= Soniah Kamal =

Novelist

Soniah Kamal is a Pakistani-American writer. She is the author of two novels, An Isolated Incident (2014) and Unmarriageable (2019). The latter is a retelling of Jane Austen's Pride and Prejudice set in Pakistan in 2000 and 2001.

==Early life and education==
Kamal was born in Karachi, Pakistan, and attended an English-medium school. She subsequently lived in England and Saudi Arabia, and then attended St. John's College in Annapolis, Maryland as an undergraduate, studying philosophy.

==Writing==
===An Isolated Incident===
Kamal published her first novel, An Isolated Incident, in 2014. It is set in Kashmir, the United States, Afghanistan, and Pakistan. Reviewing the book for Dawn, Fareeha Rafique wrote, "Kamal’s beautiful use of language is what carries her story." An Isolated Incident was a finalist for the 2016 Townsend Prize for Fiction from The Chattahoochee Review and the Georgia Center for the Book.

=== Unmarriageable ===
Kamal's second novel, Unmarriageable, was published on January 22, 2019. The retelling of Jane Austen's Pride and Prejudice features Pakistani English teacher (and Austen fan) Alys Binat and her four sisters, a formerly high-society family that has fallen on comparatively hard times owing to family betrayal. Their mother is anxious to see her daughters married, particularly Alys and Jena (the two eldest), but the task is a challenge as the family has lost most of its money and former social standing.

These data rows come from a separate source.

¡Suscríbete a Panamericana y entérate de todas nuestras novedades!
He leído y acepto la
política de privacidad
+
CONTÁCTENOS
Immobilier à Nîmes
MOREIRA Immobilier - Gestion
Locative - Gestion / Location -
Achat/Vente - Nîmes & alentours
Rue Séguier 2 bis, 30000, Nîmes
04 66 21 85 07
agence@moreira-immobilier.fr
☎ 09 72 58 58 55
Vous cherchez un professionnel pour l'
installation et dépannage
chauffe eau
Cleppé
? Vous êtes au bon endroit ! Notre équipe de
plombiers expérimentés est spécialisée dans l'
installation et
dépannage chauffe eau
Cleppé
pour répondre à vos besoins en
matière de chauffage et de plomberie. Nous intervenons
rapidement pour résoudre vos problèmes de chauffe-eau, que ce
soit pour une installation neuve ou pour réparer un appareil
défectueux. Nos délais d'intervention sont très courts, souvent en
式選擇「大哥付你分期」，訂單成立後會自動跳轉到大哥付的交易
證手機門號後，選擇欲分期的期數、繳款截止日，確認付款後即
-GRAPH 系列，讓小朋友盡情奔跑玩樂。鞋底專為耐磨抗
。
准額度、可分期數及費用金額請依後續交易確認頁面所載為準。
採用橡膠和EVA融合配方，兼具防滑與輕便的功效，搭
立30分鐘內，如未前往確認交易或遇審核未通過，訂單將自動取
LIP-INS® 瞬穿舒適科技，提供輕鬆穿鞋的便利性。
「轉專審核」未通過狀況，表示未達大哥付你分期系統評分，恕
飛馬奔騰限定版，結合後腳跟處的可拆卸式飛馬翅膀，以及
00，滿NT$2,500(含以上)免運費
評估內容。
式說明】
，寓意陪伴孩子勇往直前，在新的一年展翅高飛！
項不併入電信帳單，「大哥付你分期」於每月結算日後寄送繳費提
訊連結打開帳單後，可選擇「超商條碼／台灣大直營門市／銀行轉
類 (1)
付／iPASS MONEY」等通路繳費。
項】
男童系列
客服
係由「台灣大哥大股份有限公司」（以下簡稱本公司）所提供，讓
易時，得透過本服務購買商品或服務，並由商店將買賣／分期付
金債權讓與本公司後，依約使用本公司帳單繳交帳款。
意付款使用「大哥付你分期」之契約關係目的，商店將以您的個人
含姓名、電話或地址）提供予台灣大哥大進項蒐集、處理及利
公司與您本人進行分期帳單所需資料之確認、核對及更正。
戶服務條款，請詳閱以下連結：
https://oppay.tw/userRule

Publishers Weekly called the book "a funny, sometimes romantic, often thought-provoking glimpse into Pakistani culture, one which adroitly illustrates the double standards women face when navigating sex, love, and marriage. This is a must-read for devout Austenites." Reviewing the novel for NPR, Ilana Masad wrote, "Kamal's Unmarriageable succeeds in being both a deliciously readable romantic comedy and a commentary on class in post-colonial, post-partition Pakistan, where the effects of the British Empire still reverberate."

==Personal life==
Kamal has three children. She lives in Georgia.